# WORK INSTRUCTIONS
Could you restate every entry word for word, minus the pictures?

- Opening Delimiter -

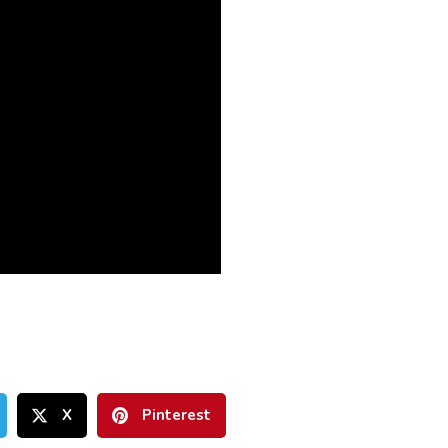
X
Pinterest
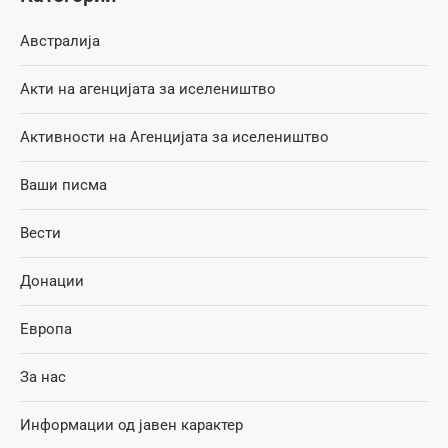
Австралија
Акти на агенцијата за иселеништво
Активности на Агенцијата за иселеништво
Ваши писма
Вести
Донации
Европа
За нас
Информации од јавен карактер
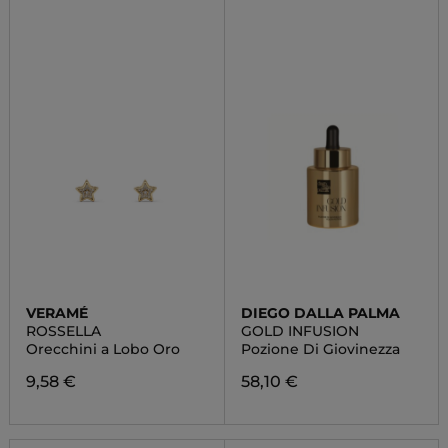
VERAMÉ
DIEGO DALLA PALMA
ROSSELLA
GOLD INFUSION
Orecchini a Lobo Oro
Pozione Di Giovinezza
9,58 €
58,10 €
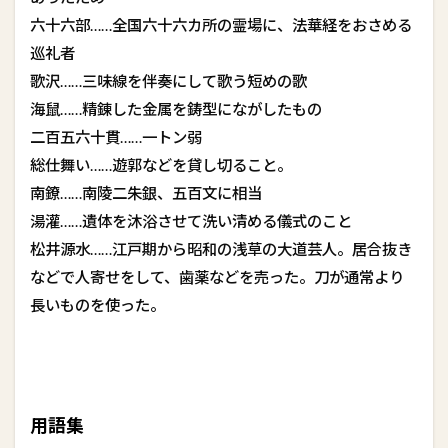
六十六部……全国六十六カ所の霊場に、法華経をおさめる
巡礼者
歌沢……三味線を伴奏にして歌う短めの歌
海鼠……精錬した金属を鋳型にながしたもの
二百五六十貫……一トン弱
総仕舞い……遊郭などを貸し切ること。
南鐐……南陵二朱銀、五百文に相当
湯灌……遺体を沐浴させて洗い清める儀式のこと
松井源水……江戸期から昭和の浅草の大道芸人。居合抜き
などで人寄せをして、歯薬などを売った。刀が通常より
長いものを使った。
用語集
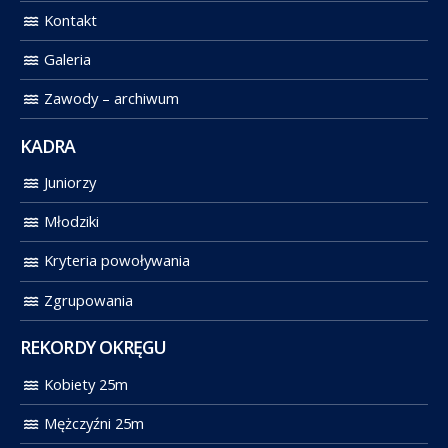
Kontakt
Galeria
Zawody – archiwum
KADRA
Juniorzy
Młodziki
Kryteria powoływania
Zgrupowania
REKORDY OKRĘGU
Kobiety 25m
Mężczyźni 25m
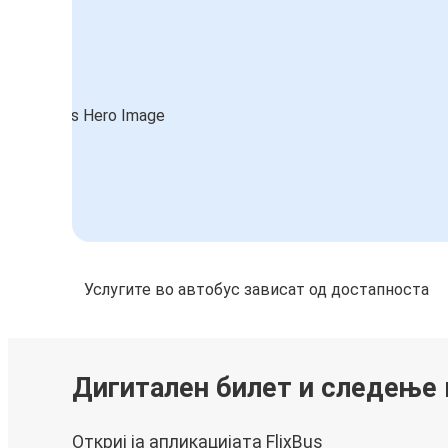
Услугите во автобус зависат од достапноста
Дигитален билет и следење
Откриј ја апликацијата FlixBus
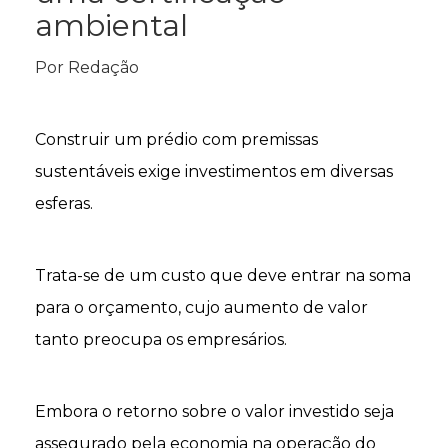
ambiental
Por Redação
Construir um prédio com premissas
sustentáveis exige investimentos em diversas
esferas.
Trata-se de um custo que deve entrar na soma
para o
orçamento, cujo aumento de valor
tanto preocupa os empresários.
Embora o retorno sobre o valor investido seja
assegurado pela economia na operação do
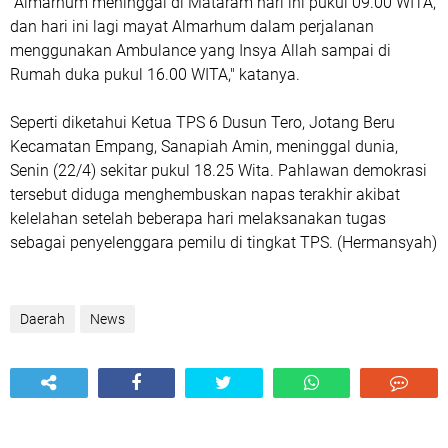
"Almarhum meninggal di Mataram hari ini pukul 09.00 WITA,
dan hari ini lagi mayat Almarhum dalam perjalanan
menggunakan Ambulance yang Insya Allah sampai di
Rumah duka pukul 16.00 WITA," katanya.
Seperti diketahui Ketua TPS 6 Dusun Tero, Jotang Beru
Kecamatan Empang, Sanapiah Amin, meninggal dunia,
Senin (22/4) sekitar pukul 18.25 Wita. Pahlawan demokrasi
tersebut diduga menghembuskan napas terakhir akibat
kelelahan setelah beberapa hari melaksanakan tugas
sebagai penyelenggara pemilu di tingkat TPS. (Hermansyah)
Daerah
News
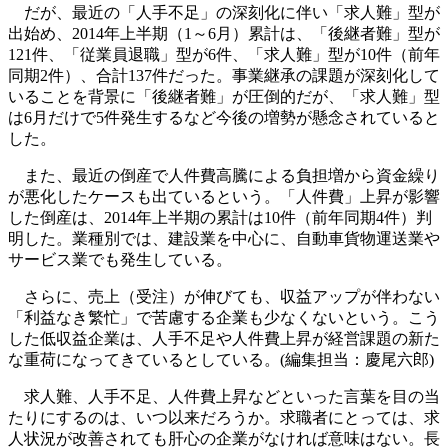
だが、最近の「人手不足」の深刻化に伴い「求人難」型が
出始め、2014年上半期（1～6月）累計は、「後継者難」型が
121件、「従業員退職」型が6件、「求人難」型が10件（前年
同期2件）、合計137件だった。事業継承の課題が深刻化して
いることを背景に「後継者難」が圧倒的だが、「求人難」型
は6月だけで5件発生するなど今後の増勢が懸念されていると
した。
また、最近の倒産で人件費高騰による負担増から資金繰り
が悪化したケースも出ているという。「人件費」上昇が影響
した倒産は、2014年上半期の累計は10件（前年同期4件）判
明した。業種別では、建設業を中心に、自動車貨物運送業や
サービス業でも発生している。
さらに、売上（受注）が伸びても、収益アップが伴わない
「利益なき繁忙」で苦慮する企業も少なくないという。こう
した低収益企業は、人手不足や人件費上昇が経営課題の新た
な重荷になってきているとしている。(編集担当：慶尾六郎)
求人難、人手不足、人件費上昇などといった言葉を目の当
たりにするのは、いつ以来だろうか。求職者にとっては、求
人状況が改善されても肝心の企業がなければ意味はない。長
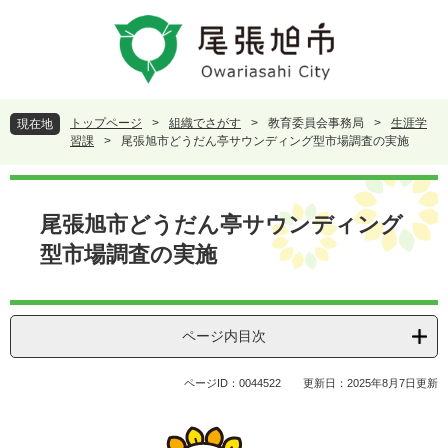
ペ
メ
ー
ニ
ジ
ュ
の
ー
先
を
頭
飛
トップページ
>
組織でさがす
>
教育委員会事務局
>
生涯学
現在地
で
ば
習課
>
尾張旭市どうだん亭サウンディング型市場調査の実施
す
し
。
て
本
本
文
尾張旭市どうだん亭サウンディング
文
へ
型市場調査の実施
ページ内目次
ページID：0044522
更新日：2025年8月7日更新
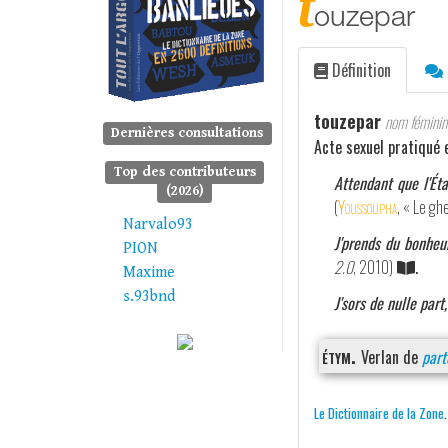
t
ouzepar
Définition
touzepar
nom féminin
Dernières consultations
Acte sexuel pratiqué e
Top des contributeurs
Attendant que l'Ét
(2026)
(
Youssoupha
, « Le gh
Narvalo93
J'prends du bonheur
PION
2.0
, 2010)
.
Maxime
s.93bnd
J'sors de nulle pa
étym.
Verlan de
part
Le Dictionnaire de la Zone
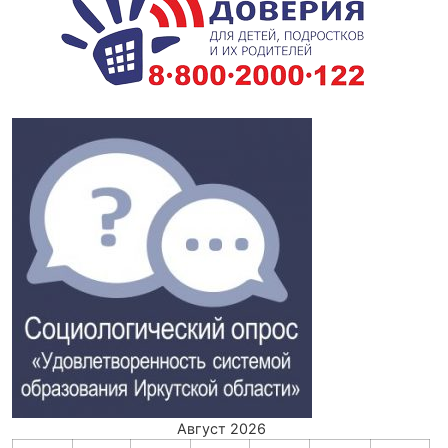
Август 2026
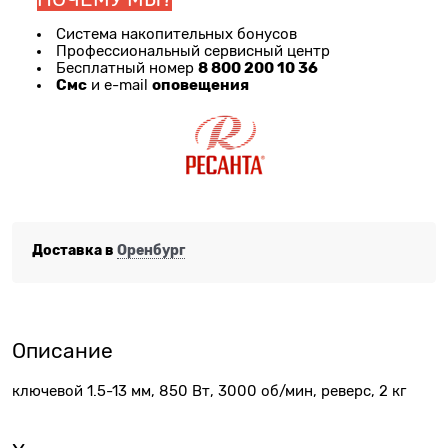
Система накопительных бонусов
Профессиональный сервисный центр
8 800 200 10 36
Бесплатный номер
Смс
оповещения
и e-mail
Доставка в
Оренбург
Описание
ключевой 1.5-13 мм, 850 Вт, 3000 об/мин, реверс, 2 кг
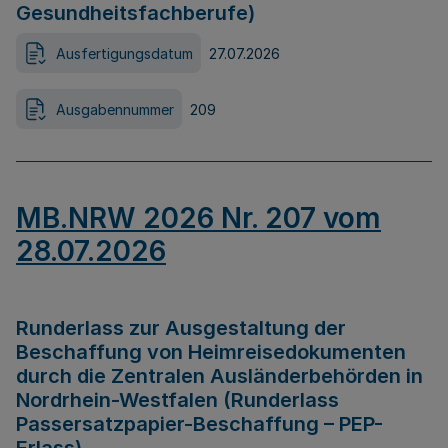
Gesundheitsfachberufe)
Ausfertigungsdatum
27.07.2026
Ausgabennummer
209
MB.NRW 2026 Nr. 207 vom
28.07.2026
Runderlass zur Ausgestaltung der
Beschaffung von Heimreisedokumenten
durch die Zentralen Ausländerbehörden in
Nordrhein-Westfalen (Runderlass
Passersatzpapier-Beschaffung – PEP-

- Closing Delimiter -

# YOUR SOLUTION
X
Pinterest
Австралија
Акти на агенцијата за иселеништво
Активности на Агенцијата за иселеништво
Ваши писма
Вести
Донации
Европа
За нас
Информации од јавен карактер
VERAMÉ
DIEGO DALLA PALMA
ROSSELLA
GOLD INFUSION
Orecchini a Lobo Oro
Pozione Di Giovinezza
9,58 €
58,10 €
六十六部……全国六十六カ所の霊場に、法華経をおさめる
巡礼者
歌沢……三味線を伴奏にして歌う短めの歌
海鼠……精錬した金属を鋳型にながしたもの
二百五六十貫……一トン弱
総仕舞い……遊郭などを貸し切ること。
南鐐……南陵二朱銀、五百文に相当
湯灌……遺体を沐浴させて洗い清める儀式のこと
松井源水……江戸期から昭和の浅草の大道芸人。居合抜き
などで人寄せをして、歯薬などを売った。刀が通常より
長いものを使った。
用語集
Kontakt
Galeria
Zawody – archiwum
KADRA
Juniorzy
Młodziki
Kryteria powoływania
Zgrupowania
REKORDY OKRĘGU
Kobiety 25m
Mężczyźni 25m
Услугите во автобус зависат од достапноста
Дигитален билет и следење
Откриј ја апликацијата FlixBus
ambiental
Por Redação
Construir um prédio com premissas
sustentáveis exige investimentos em diversas
esferas.
Trata-se de um custo que deve entrar na soma
para o
orçamento, cujo aumento de valor
tanto preocupa os empresários.
Embora o retorno sobre o valor investido seja
assegurado pela economia na operação do
"Almarhum meninggal di Mataram hari ini pukul 09.00 WITA,
dan hari ini lagi mayat Almarhum dalam perjalanan
menggunakan Ambulance yang Insya Allah sampai di
Rumah duka pukul 16.00 WITA," katanya.
Seperti diketahui Ketua TPS 6 Dusun Tero, Jotang Beru
Kecamatan Empang, Sanapiah Amin, meninggal dunia,
Senin (22/4) sekitar pukul 18.25 Wita. Pahlawan demokrasi
tersebut diduga menghembuskan napas terakhir akibat
kelelahan setelah beberapa hari melaksanakan tugas
sebagai penyelenggara pemilu di tingkat TPS. (Hermansyah)
Daerah
News
だが、最近の「人手不足」の深刻化に伴い「求人難」型が
出始め、2014年上半期（1～6月）累計は、「後継者難」型が
121件、「従業員退職」型が6件、「求人難」型が10件（前年
同期2件）、合計137件だった。事業継承の課題が深刻化して
いることを背景に「後継者難」が圧倒的だが、「求人難」型
は6月だけで5件発生するなど今後の増勢が懸念されていると
した。
また、最近の倒産で人件費高騰による負担増から資金繰り
が悪化したケースも出ているという。「人件費」上昇が影響
した倒産は、2014年上半期の累計は10件（前年同期4件）判
明した。業種別では、建設業を中心に、自動車貨物運送業や
サービス業でも発生している。
さらに、売上（受注）が伸びても、収益アップが伴わない
「利益なき繁忙」で苦慮する企業も少なくないという。こう
した低収益企業は、人手不足や人件費上昇が経営課題の新た
な重荷になってきているとしている。(編集担当：慶尾六郎)
求人難、人手不足、人件費上昇などといった言葉を目の当
たりにするのは、いつ以来だろうか。求職者にとっては、求
人状況が改善されても肝心の企業がなければ意味はない。長
ペ
メ
ー
ニ
ジ
ュ
の
ー
先
を
頭
飛
トップページ
>
組織でさがす
>
教育委員会事務局
>
生涯学
現在地
で
ば
習課
>
尾張旭市どうだん亭サウンディング型市場調査の実施
す
し
。
て
本
本
文
尾張旭市どうだん亭サウンディング
文
へ
型市場調査の実施
ページ内目次
ページID：0044522
更新日：2025年8月7日更新
t
ouzepar
Définition
touzepar
nom féminin
Dernières consultations
Acte sexuel pratiqué e
Top des contributeurs
Attendant que l'Ét
(2026)
(
Youssoupha
, « Le gh
Narvalo93
J'prends du bonheur
PION
2.0
, 2010)
.
Maxime
s.93bnd
J'sors de nulle pa
étym.
Verlan de
part
Le Dictionnaire de la Zone
Август 2026
Система накопительных бонусов
Профессиональный сервисный центр
8 800 200 10 36
Бесплатный номер
Смс
оповещения
и e-mail
Доставка в
Оренбург
Описание
ключевой 1.5-13 мм, 850 Вт, 3000 об/мин, реверс, 2 кг
Gesundheitsfachberufe)
Ausfertigungsdatum
27.07.2026
Ausgabennummer
209
MB.NRW 2026 Nr. 207 vom
28.07.2026
Runderlass zur Ausgestaltung der
Beschaffung von Heimreisedokumenten
durch die Zentralen Ausländerbehörden in
Nordrhein-Westfalen (Runderlass
Passersatzpapier-Beschaffung – PEP-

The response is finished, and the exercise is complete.